Gündem

AFAD Genel Müdürü Tatar, Manisa'nın deprem riskini anlattı

Manisa'da yaklaşık 2 bin binanın aktif Manisa fayı üzerinde bulunduğunu ve deprem sarsıntısından bağımsız fay hareketlerinden doğrudan doğruya etkilenme tehlikesiyle karşı karşıya olduğunu söyleyen Genel Müdür Prof. Dr. Orhan Tatar, "Halen 6 Şubat'ı konuştuğumuzda zorlanıyorum, gözlerim yaşarıyor. Ama Manisa da çok farklı değil. Şehrin göbeğinden geçen bir aktif fay var" dedi.

Manisa İl Afet Risk Azaltma Planı (İRAP) Değerlendirme Toplantısı, Vali Vahdettin Özkan ve Prof. Dr. Orhan Tatar başkanlığında, Manisa İl Tarım ve Orman Müdürlüğü Konferans Salonu'nda gerçekleştirildi. Toplantının açılış konuşmasını yapan Manisa Valisi Vahdettin Özkan, risk azaltma planıyla Manisa'da büyük tehlike oluşturabilecek bir çok orman yangınının daha başındayken sonlandırıldığını söyledi.

2 bin bina fay hareketinden doğrudan etkilenme tehlikesiyle karşı karşıya

Manisa'da yaklaşık 2 bin binanın aktif Manisa fayı üzerinde bulunduğunu ve deprem sarsıntısından bağımsız fay hareketlerinden doğrudan doğruya etkilenme tehlikesiyle karşı karşıya olduğunu söyleyen Genel Müdür Prof. Dr. Orhan Tatar, "6 Şubat'ı en acı şekilde yaşamış bütün o süreçlerin içerisinde bulunmuş bir kişi olarak şunu söylemek istiyorum. Birçok büyük depremden sonra ‘milat' dedik. ‘Bu artık milat olsun' dedik ama artık 6 Şubat son bir adımız olsun. Çünkü 53 bin 737 canımızı yitirdik. Çok büyük acılar yaşadık. Halen 6 Şubat'ı konuştuğumuzda zorlanıyorum, gözlerim yaşarıyor. Ama Manisa da çok farklı değil. Şehrin göbeğinden geçen bir aktif fay var. Bizim Manisa fayı diye adlandırdığımız fayın düşen bloğu üzerinde gerçekten göreceli olarak baktığınızda çok da iyi sayılmayacak bir zemin üzerinde oturan bir Manisa'mız var. Ve fayın üzerinde de çok sayıda bina var.
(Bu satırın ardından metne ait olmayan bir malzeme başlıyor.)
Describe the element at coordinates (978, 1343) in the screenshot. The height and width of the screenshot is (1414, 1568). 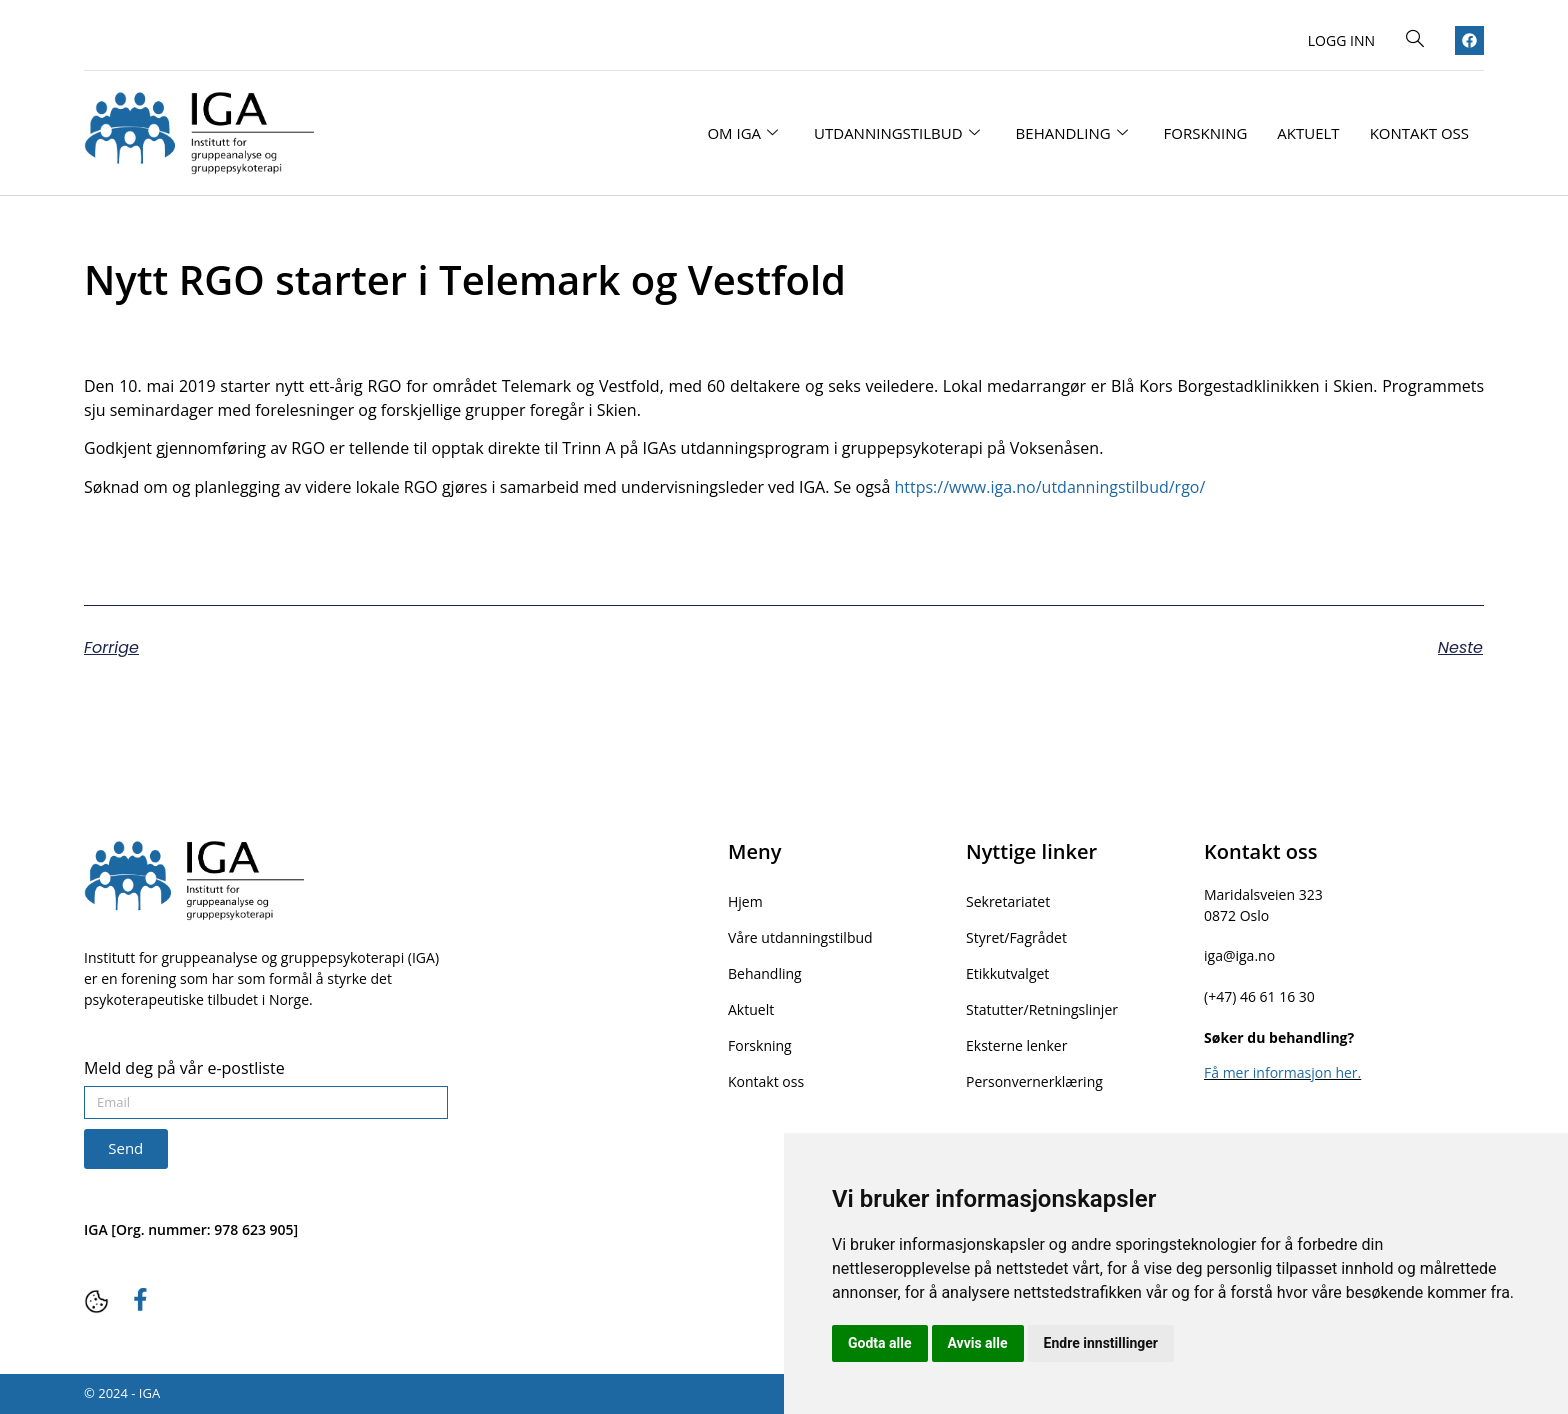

Yani sadece zemin kaynaklı değil aynı zamanda doğrudan oraya fayın üzerinde şu anda bulunan belki 2 bin civarında benim bir çalışmada bildiğim, gördüğüm çok sayıda binada aynı zamanda fayın bizim yüzey faylanması tehlikesi dediğimiz doğrudan doğruya fay hareketlendiğinde bir yüzey kırığı oluşturduğunda zeminden depremin dalga etkisinden bağımsız ayrıca oluşturacağı bir tehlike de var. O yüzden bu gerçekleri bilmek durumundayız. Ve bu risk azaltma çalışmalarını yaparken de hiçbir şeyi ‘mış' gibi yapmamamız gerekiyor. Yani skorla ilgimiz yok. Yüzde 32, 35, 40, 50 hiç önemli değil. Ama 10 tane eylemimiz varsa bir kurumumuzun bunun içinden gerçekten bir tanesini, iki tanesini bile gerçek anlamda ‘evet ya ben bu eylemin gereklerini yerine getirdim. Bu riski bertaraf ettim. Artık güvenli bir şekilde burayı kullanabilirim' diyebileceğimiz bir anlayış içinde olmamız gerekiyor ki bu risk azaltma planları konusunda kendimizi kandırmayalım" ifadelerini kullandı.

Manisa Büyükşehir Belediyesi Başkanı Besim Dutlulu, belediyelerin afet yönetiminde kilit kurumlar olduğunu belirterek, "Belediyeler afet konusunda çok önemli kurumlar ve işin tam merkezinde yer alıyor. Deprem, büyükşehir ve ilçe belediyelerimizin, valiliğimizin ve tüm kurumların iş birliği içinde çözmesi gereken bir konudur. Bize gösterilen en önemli noktalardan biri mevcut yapı stokumuzun durumuydu. Haritayı gördüğümüzde gerçekten insanın içini ürperten, kıpkırmızı bir tabloyla karşılaştık. 2000 yılından önce yapılan tüm binalar risk taşıyor. Bu nedenle bu yapıları kentsel dönüşüme sokarak yenilememiz gerekiyor. Hem belediyelere hem devletimize bu konuda büyük sorumluluk düşüyor. Risk azaltma aslında tam da budur" dedi.